For Davis, the cornerstone of a family including those with single parents at the helm is love, not statistics.
"I'd love to have a husband, a house in the suburbs, 2.4 kids or whatever the average is, and a picket fence," she said. "But you don't always get what you want."
Davis never expected to become a single mother. After getting pregnant unexpectedly at age 36, she knew she faced difficult choices. She never thought that she'd face criticism for her decision to have the baby especially not from politicians.
"I could have had an abortion, and no one would have known. I would have faced no criticism. But I wanted her," she said. "I wanted her more than anything in the world. And I want her to grow up knowing that."
The "family values" debate provides a means for pushing the focus away from real issues, Davis said.
"The single parents, it's almost like they're being singled out when they're really the ones who have to work the hardest.
"The economy should be the big issue," she said.
"I think people are more worried about finding and keeping jobs, paying all the bills they don't know how they're going to pay, and about their children's educations, not about who was born out of wedlock," she said.

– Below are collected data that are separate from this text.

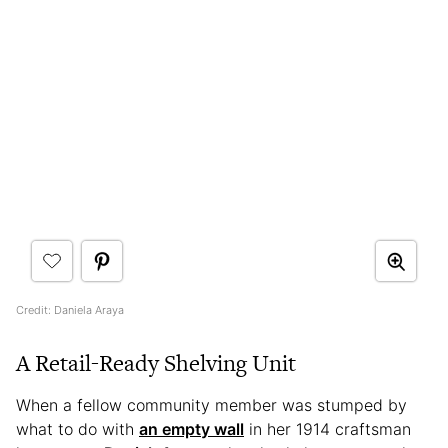
Credit: Daniela Araya
A
Retail-Ready Shelving Unit
When a fellow community member was stumped by
what to do with
an empty wall
in her 1914 craftsman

It's not only single-parent families that are finding it tougher to make it financially these days. But on one income, it's not easy, Davis said.

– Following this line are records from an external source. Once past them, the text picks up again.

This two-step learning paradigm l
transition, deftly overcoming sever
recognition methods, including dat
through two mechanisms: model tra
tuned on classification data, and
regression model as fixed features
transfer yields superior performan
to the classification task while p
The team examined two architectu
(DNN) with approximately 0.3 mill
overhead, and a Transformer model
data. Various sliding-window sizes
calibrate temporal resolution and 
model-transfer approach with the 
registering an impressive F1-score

An office worker in Cape Girardeau, Davis makes what she calls an "adequate" salary. And though she had to file a paternity suit to get it, she receives monthly child support checks from the girl's father.
But raising a baby on her own has been a struggle, she said.
"That first year, getting bombarded with medical bills, day-care expenses, diapers, formula, and getting by on three hours of sleep at a time, it was hard work," she said. "I don't know how a single mother working for minimum wage does it."
Davis said she wants understanding, not sympathy, concerning her choice to raise a child on her own.
She said since Shelby was born, she's happily taken on the responsibility of raising her and hasn't missed the social life made impossible because of so little time for friends.
"I've devoted my life to her, and I enjoy it. I try so hard to make up for her not having a daddy, to make sure she feels secure, to make sure I'm always there for her. If that's not family values, I don't know what is."
Davis said co-workers and family members were not shocked at her pregnancy. They were supportive. Several of them are single parents themselves, the result of divorce, she said. And she said Shelby enjoys the company and support of her grandparents, aunts and uncles.
"People see me as a good, caring mother. They don't look at me and say, `She had a baby out of wedlock.'"
Shelby developed language skills early, Davis said. "She's very bright. She talked very young, and she's always been ahead of other kids her age in motor skills and social skills. A lot of kids don't get all the attention I've given her."
As for the concern over single parenthood and family values, Davis said lawmakers should concentrate on making sure the welfare of children whether in one- or two-parent homes is protected.
"I wish (politicians) would be as concerned about deadbeat dads who are around to make the babies but not to raise them or finance them, and not worry about who was born out of wedlock," she said.
Davis said the controversy over what makes up a family has made her more determined than ever to succeed in raising her daughter on her own.
"There are sacrifices I make, but there is so much joy I get from this baby. No one has the right to tell me I shouldn't have had her or that I lack family values."
She thinks family values "should not be a campaign issue" this November.